In a personal tribute to Carl Jensema, Jeff Hutchins wrote that the only aspect of NCI that really made it an “institute” was the work Carl did to research many different aspects of captioning, including its readability and efficacy among consumers. His work led to a revision of techniques, which made captioning more effective. Once Carl left NCI and the research department was shut down, NCI was not really an “institute” any longer. John Ball also believed in the importance of Jensema’s research at NCI. His studies clearly demonstrated the impact of captioning on NCI’s important audience.
As early as 1978, the captioning program began to fund developmental work in real-time captioning with the objective of making it possible to caption live programs, such as news, sports, the Academy Awards, and space shuttle launches. This developmental work, however, did not result in the system finally being used. The Central Intelligence Agency (CIA) was exploring a system that would allow the spoken word to appear in printed text. As it turned out, a private concern resulted from the CIA project, Stenocomp, which marketed computer translations to court reporters. The Stenocomp system relied on a mainframe computer and was thus too cumbersome. However, when Stenocomp went out of business, a new firm developed—Translation Systems, Inc. (TSI) in Rockville, Maryland. Advances in computer technology made it possible to install the Stenocomp software into a minicomputer. This made it possible for the NCI to begin real-time captioning using a modified stenotype machine linked to a computer via a cable.
On December 20, 1982, the Ninety-Seventh Congress passed a joint resolution authorizing President Ronald Reagan to proclaim December as “National Close-Captioned Television Month.” The proclamation was in recognition of the NCI service that made television programs meaningful and understandable for deaf and hard of hearing people in the United States.
By 1982, NCI was applying real-time captioning to a variety of televised events, including newscasts, sports events, and other live broadcasts, bringing deaf households into national conversations. The information, with correct punctuation, was brought to viewers through the work of stenographers trained as captioners typing at speeds of up to 250 words per minute. Real-time captioning was used in the Supreme Court to allow a deaf attorney, Michael Chatoff, to understand the justices and other attorneys.

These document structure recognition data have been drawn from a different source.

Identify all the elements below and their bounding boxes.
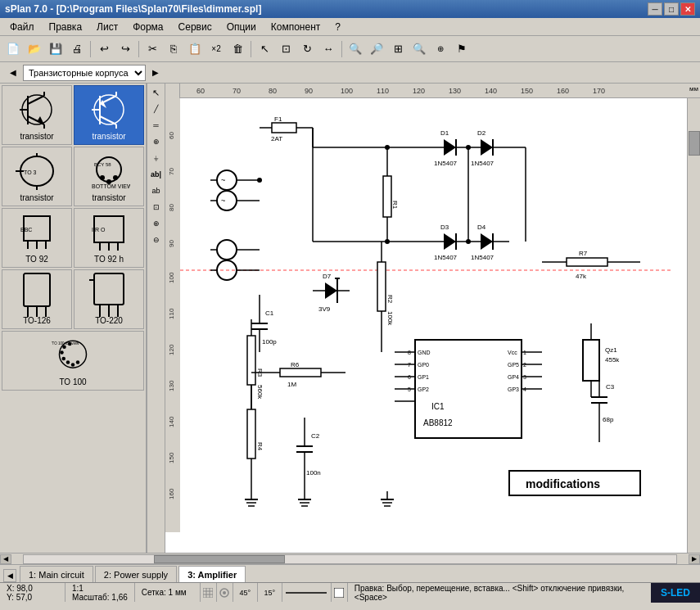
select-button[interactable]: ↖ (255, 39, 274, 59)
comp-item-transistor-to100[interactable]: 'TO 100 top view TO 100 (2, 331, 144, 391)
minimize-button[interactable]: ─ (648, 2, 662, 16)
comp-back-button[interactable]: ◀ (3, 63, 23, 83)
menu-help[interactable]: ? (328, 20, 347, 34)
ruler-mark-140: 140 (485, 87, 497, 95)
tab-main-circuit[interactable]: 1: Main circuit (20, 566, 93, 582)
svg-text:GP1: GP1 (418, 374, 429, 380)
svg-text:D4: D4 (477, 224, 486, 231)
line-style-indicator (282, 583, 332, 602)
redo-button[interactable]: ↪ (115, 39, 135, 59)
svg-text:I R O: I R O (92, 227, 106, 233)
sep1 (90, 41, 91, 57)
svg-text:F1: F1 (274, 115, 282, 123)
draw-junction[interactable]: ⊕ (149, 134, 164, 149)
svg-text:1M: 1M (287, 381, 296, 388)
draw-wire[interactable]: ╱ (149, 102, 164, 116)
menu-sheet[interactable]: Лист (90, 20, 124, 34)
comp-item-transistor-3[interactable]: TO 3 transistor (2, 147, 72, 206)
comp-item-transistor-to126[interactable]: TO-126 (2, 269, 72, 329)
close-button[interactable]: ✕ (680, 2, 695, 16)
svg-text:C1: C1 (265, 310, 274, 317)
draw-zoom-out[interactable]: ⊖ (149, 233, 164, 247)
ruler-mark-100: 100 (341, 87, 353, 95)
flag-button[interactable]: ⚑ (452, 39, 472, 59)
snap-icon[interactable] (217, 583, 233, 602)
draw-image[interactable]: ⊡ (149, 200, 164, 215)
comp-item-transistor-4[interactable]: BCY 58 BOTTOM VIEW TO-18 transistor (74, 147, 144, 206)
comp-forward-button[interactable]: ▶ (146, 63, 165, 83)
comp-item-transistor-1[interactable]: transistor (2, 85, 72, 145)
comp-item-transistor-to220[interactable]: TO-220 (74, 269, 144, 329)
svg-text:~: ~ (221, 176, 225, 184)
paste-button[interactable]: 📋 (185, 39, 205, 59)
svg-text:Qz1: Qz1 (605, 346, 617, 354)
titlebar-title: sPlan 7.0 - [D:\Program Files\Splan70\Fi… (5, 3, 261, 15)
scroll-thumb-horizontal[interactable] (154, 555, 284, 563)
comp-label-transistor-2: transistor (92, 132, 125, 141)
tab-power-supply[interactable]: 2: Power supply (95, 566, 177, 582)
zoom-in-button[interactable]: 🔍 (345, 39, 365, 59)
menu-form[interactable]: Форма (126, 20, 169, 34)
menu-component[interactable]: Компонент (264, 20, 327, 34)
svg-text:1N5407: 1N5407 (471, 254, 495, 261)
horizontal-scrollbar[interactable]: ◀ ▶ (0, 553, 700, 564)
svg-text:68p: 68p (603, 416, 614, 423)
comp-icon-transistor-4: BCY 58 BOTTOM VIEW TO-18 (84, 151, 133, 192)
menu-service[interactable]: Сервис (172, 20, 219, 34)
comp-item-transistor-to92[interactable]: EBC TO 92 (2, 208, 72, 268)
svg-text:D1: D1 (440, 129, 449, 137)
fill-indicator (332, 583, 348, 602)
open-button[interactable]: 📂 (25, 39, 44, 59)
copy-button[interactable]: ⎘ (164, 39, 183, 59)
scroll-thumb-vertical[interactable] (689, 131, 700, 156)
ruler-mark-170: 170 (593, 87, 605, 95)
comp-item-transistor-2[interactable]: transistor (74, 85, 144, 145)
component-dropdown[interactable]: Транзисторные корпусa (23, 65, 146, 81)
undo-button[interactable]: ↩ (94, 39, 114, 59)
draw-select[interactable]: ↖ (149, 85, 164, 100)
menu-options[interactable]: Опции (220, 20, 263, 34)
cut-button[interactable]: ✂ (142, 39, 162, 59)
svg-text:100: 100 (168, 272, 175, 283)
svg-text:90: 90 (168, 240, 175, 247)
maximize-button[interactable]: □ (664, 2, 679, 16)
scroll-left-button[interactable]: ◀ (0, 554, 11, 564)
menu-edit[interactable]: Правка (43, 20, 89, 34)
svg-rect-128 (247, 336, 255, 385)
select2-button[interactable]: ⊡ (276, 39, 296, 59)
svg-text:~: ~ (221, 197, 225, 205)
rotate-button[interactable]: ↻ (297, 39, 317, 59)
print-button[interactable]: 🖨 (67, 39, 87, 59)
svg-text:455k: 455k (605, 356, 620, 364)
new-button[interactable]: 📄 (3, 39, 23, 59)
status-hint: Правка: Выбор, перемещение, вставка... <… (348, 584, 651, 602)
grid-icon (201, 583, 217, 602)
svg-text:GP4: GP4 (508, 374, 519, 380)
x2-button[interactable]: ×2 (206, 39, 226, 59)
tab-scroll-left[interactable]: ◀ (3, 569, 16, 582)
draw-bus[interactable]: ═ (149, 118, 164, 133)
delete-button[interactable]: 🗑 (228, 39, 247, 59)
draw-power[interactable]: ⏚ (149, 151, 164, 165)
menu-file[interactable]: Файл (3, 20, 41, 34)
angle2-icon: 15° (258, 583, 282, 602)
schematic-canvas[interactable]: 60 70 80 90 100 110 120 130 140 150 160 … (165, 98, 700, 553)
scroll-right-button[interactable]: ▶ (689, 554, 700, 564)
draw-text[interactable]: ab| (149, 167, 164, 182)
component-row: ◀ Транзисторные корпусa ▶ (0, 62, 700, 84)
search-button[interactable]: 🔍 (409, 39, 429, 59)
zoom-fit-button[interactable]: ⊞ (388, 39, 408, 59)
comp-label-to126: TO-126 (23, 316, 51, 325)
save-button[interactable]: 💾 (46, 39, 65, 59)
comp-item-transistor-to92h[interactable]: I R O TO 92 h (74, 208, 144, 268)
ruler-mark-70: 70 (233, 87, 241, 95)
tab-amplifier[interactable]: 3: Amplifier (178, 566, 246, 582)
flip-button[interactable]: ↔ (318, 39, 338, 59)
zoom-out-button[interactable]: 🔎 (367, 39, 386, 59)
svg-text:3V9: 3V9 (318, 305, 331, 313)
draw-zoom-in[interactable]: ⊕ (149, 216, 164, 231)
scroll-track[interactable] (23, 554, 677, 564)
vertical-scrollbar[interactable] (687, 98, 700, 553)
draw-label[interactable]: ab (149, 183, 164, 198)
zoom-tool-button[interactable]: ⊕ (431, 39, 450, 59)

However, fidelity was not the case for many years on television, and problems existed with real-time captioning. In real-time captioning, an individual typed the message into an electric stenotype machine, similar to those used in courtrooms, and the message included some shorthand. A computer translated the words into captions, which were then projected on the screen. Because “this captioning occurred ‘live’ and relies on a vocabulary stored in the software of the computer, misspellings and errors* could and did occur during transcriptions.”
Over the years, many have worked toward error reduction in realtime captioning. As the Hearing Loss Association of America has summarized, “Although real-time captioning strives to reach 98 percent accuracy, the audience will see errors. The caption writer may mishear a word, hear an unfamiliar word, or have an error in the software dictionary. In addition, transmission problems can create technical errors that are not under the control of the caption writer.”
At times, captioners work in teams, similar to some sign language interpreters, and provide quick corrections. This was the approach the pioneer Martin Block used during the Academy Awards in April 1982. Block typed the captions while a team of assistants provided him with correct spellings of the award nominees.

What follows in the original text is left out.